BY JENNIFER KUSAPA
A man has been found guilty before the High Court of having raped his own daughter, twice on two separate occasions in 2016.
The man is a teacher by profession, and was teaching in one of the schools in Isabel when the incidents occurred.
He was charged with two counts of rape pursuant to section 136F (1) (a) and (b) of the Penal Code [cap. 26], as amended by the Penal Code (Amendment) (Sexual Offences) Act 2016 (“the Amendment Act 2016”).
He denied the charges and a trial was conducted on his case.
The man had defended himself by claiming that the sexual intercourse was consensual on both occasions.
Chief Justice Sir Albert Palmer, in passing judgement, explained that the burden of proof lies with the prosecution to prove beyond a reasonable doubt that sexual intercourse was without consent and that the defendant knew or was reckless as to that issue of lack of consent.
“I have had the opportunity to carefully assess the evidence of the victim, observe her demeanour in court and find that throughout she had remained consistent, clear and unfazed about the issue of consent, that she repeatedly refused to have sex with him and denied his advances.
“I am satisfied this denial or refusal would have been more than sufficient to convey plainly and clearly to the defendant in no uncertain terms, of her lack of consent.
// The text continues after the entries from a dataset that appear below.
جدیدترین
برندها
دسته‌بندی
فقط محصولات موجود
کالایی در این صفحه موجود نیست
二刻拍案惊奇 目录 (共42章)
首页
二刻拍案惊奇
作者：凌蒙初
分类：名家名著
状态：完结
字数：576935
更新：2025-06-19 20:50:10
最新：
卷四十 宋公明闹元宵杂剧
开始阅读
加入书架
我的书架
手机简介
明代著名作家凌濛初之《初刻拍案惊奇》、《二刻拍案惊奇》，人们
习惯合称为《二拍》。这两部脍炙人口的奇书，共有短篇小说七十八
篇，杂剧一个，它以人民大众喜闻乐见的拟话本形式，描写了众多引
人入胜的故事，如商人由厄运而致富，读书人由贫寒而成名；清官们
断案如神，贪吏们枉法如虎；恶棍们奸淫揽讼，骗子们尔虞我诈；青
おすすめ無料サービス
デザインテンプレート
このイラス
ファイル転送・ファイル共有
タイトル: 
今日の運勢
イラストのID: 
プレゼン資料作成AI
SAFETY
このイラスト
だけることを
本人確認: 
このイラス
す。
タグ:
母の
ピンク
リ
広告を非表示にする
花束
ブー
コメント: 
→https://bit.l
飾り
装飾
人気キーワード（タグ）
He could not have been mistaken or confused about that plain fact. He should have known and ought to have known that she did not want to have sex with him for the plain and simple reason that he was her ‘real father’, that it was wrong and that he knew that she was afraid of him,” Palmer said.
He also said there is ample evidence before the court that the victim did not agree or consent to the request for sexual intercourse on both occasions, for the reason inter alia, that he was her “real” father and that she was ashamed, apart from her fear of being hurt or harmed.
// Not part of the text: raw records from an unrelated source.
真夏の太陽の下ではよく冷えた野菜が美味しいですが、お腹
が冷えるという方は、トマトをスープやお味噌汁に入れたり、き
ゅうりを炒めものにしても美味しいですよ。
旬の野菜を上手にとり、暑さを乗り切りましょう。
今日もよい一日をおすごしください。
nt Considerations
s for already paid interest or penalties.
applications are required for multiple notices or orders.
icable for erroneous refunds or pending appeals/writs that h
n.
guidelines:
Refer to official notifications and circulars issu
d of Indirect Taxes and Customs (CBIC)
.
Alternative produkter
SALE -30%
The evidence adduced by prosecution has been quite clear and consistent throughout, that she was never a willing participant to the demands of the defendant for sexual intercourse. On each occasion she was asked, she said no to him. This would have been plain and compelling evidence of lack of consent, and has not been discredited by defence, Palmer said.
He added, the defendant (father) should have known that as a father, he held an inherent position of authority, power, trust and responsibility towards his daughter and that if he persisted in his demands and actions, the daughter was bound to comply. If he did not know, then he was reckless to that most obvious fact.
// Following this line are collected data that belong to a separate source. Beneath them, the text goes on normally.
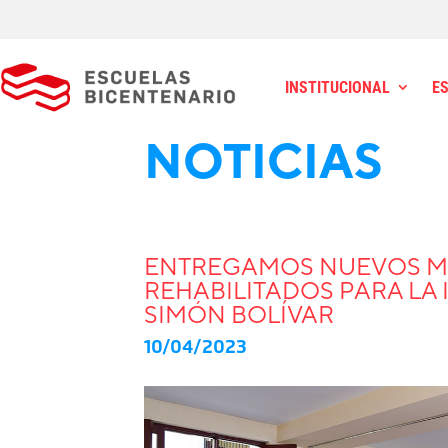
INSTITUCIONAL
E
NOTICIAS
ENTREGAMOS NUEVOS M
REHABILITADOS PARA LA I
SIMÓN BOLÍVAR
10/04/2023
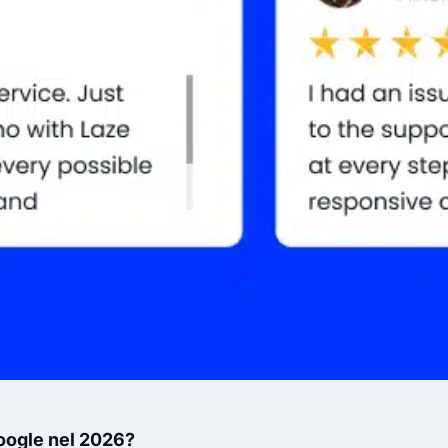
oogle nel 2026?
“As a father she respected and trusted him that he would not even think of asking her to do such a disgraceful and shameful thing to her, his own daughter, but he did not. He forgot about all those restraints and compelled her to have sex with him.
“I am satisfied prosecution have established on the evidence the elements of the offences of rape on both occasions and he should be convicted accordingly.”
Palmer then adjourned the case for July 2, 2021 for sentencing submission.